My first thought upon reading this: Bingo! As the most junior editor on staff at Lerner, I’m a prime candidate for a jack of all trades. (At least the trades that don’t require years of experience to master.) On a typical day of working on Lerner Publications titles, I may do all of the following activities, among others:
- creating a photo wish list, which tells a book’s photo editor what kinds of images a book will need
- brainstorming cover copy to run by the folks in marketing
- making a style sheet (essentially, a list of proper nouns, made-up words, and extra-quirky onomatopoeia that our copyeditor needs to know about when she checks a book for errors)
- combing through the Common Core State Standards to see whether/how much/in what ways Topic X is supposed to be covered in grades 1-3
- receiving illustration sketches for a book, sending them to the author, then merging the author’s feedback with the designer’s feedback and the editorial director’s feedback and any thoughts that I happen to have in my own pretty little head, and sending them in concise, coherent form back to the illustrator
- writing a blog post
- some editing
So indeed, if my duties were a pie chart, editing would be a comparatively slim slice of the pie. Should that bother me? Of course, I’m a rookie, about two ladder rungs removed from doing coffee runs; not only does it make perfect sense for me to have a mix of duties, but I’m actually very lucky not to be pigeonholed into a narrow job description. Down the road, though, will I perhaps find myself no longer a rookie, but rather a seasoned editor, making acquisitions and negotiating contracts and finally mastering the mysterious art of networking, and still doing very little editing?
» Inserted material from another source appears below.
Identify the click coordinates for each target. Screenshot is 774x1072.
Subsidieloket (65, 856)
Maybe–though I think I would be unwise to make predictions. Every workplace is different, and every moment in an industry’s development demands different responsibilities of those who work in it. Plus, in case I haven’t said it enough, I’m new at this: What do I know?
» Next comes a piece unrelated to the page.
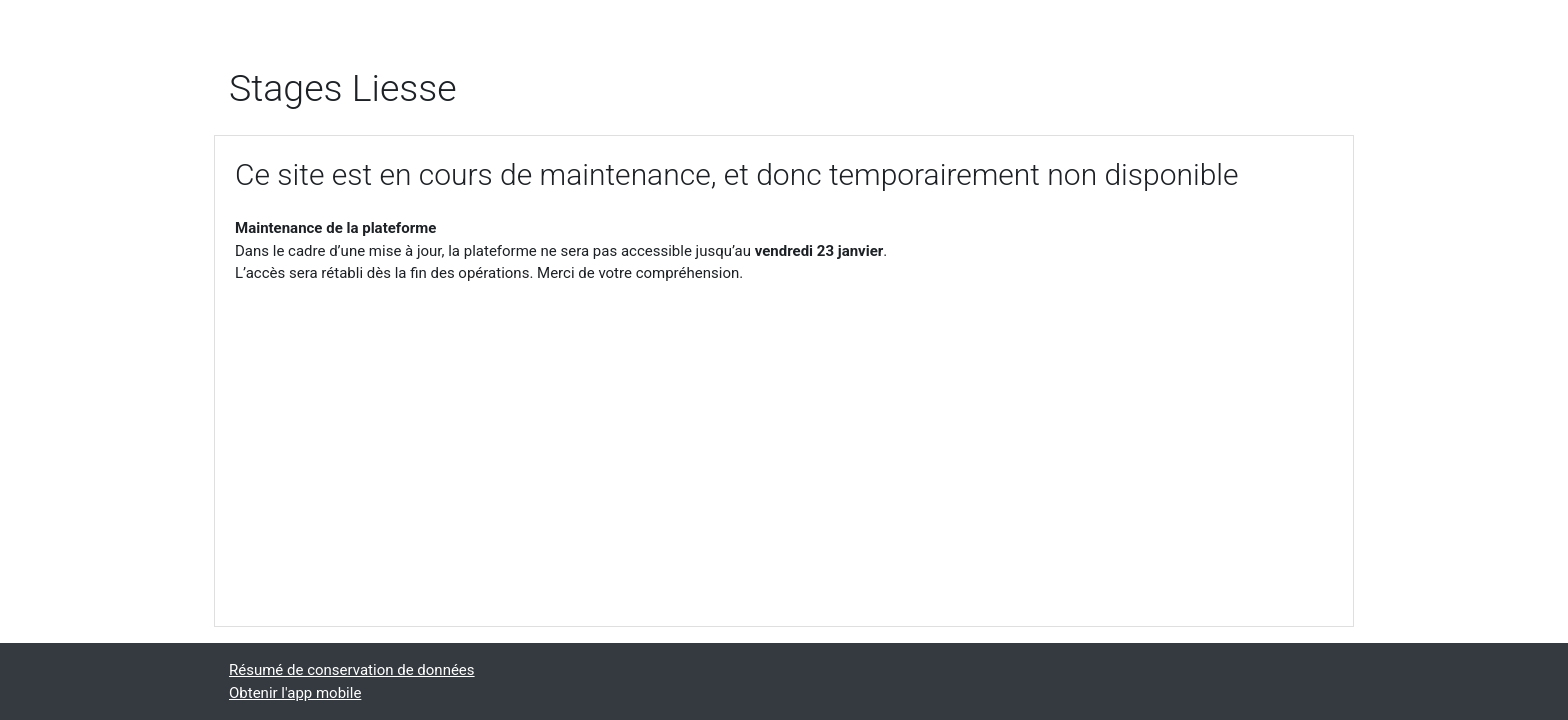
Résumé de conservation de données (352, 670)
Actually, I do know one thing. For now, at least, I enjoy my eclectically sliced task-pie. And I can’t really imagine not being involved in any of these non-editing activities. The way I edit a book is so intimately connected with the images that will supplement the text, with the skills and lessons we want to help kids grasp, and with the way we describe the book to the outside world, that taking those concerns away would leave me in an editing void. Which is an oxymoron, because you can’t edit in a void, any more than you can write in one.
For me, part of the magic of editing lies in seeing how it’s intertwined with the other aspects of book-making. I consider myself fortunate that my work at Lerner allows me to stay involved with those other pieces of the puzzle, and I like to think my editing will be the better for it.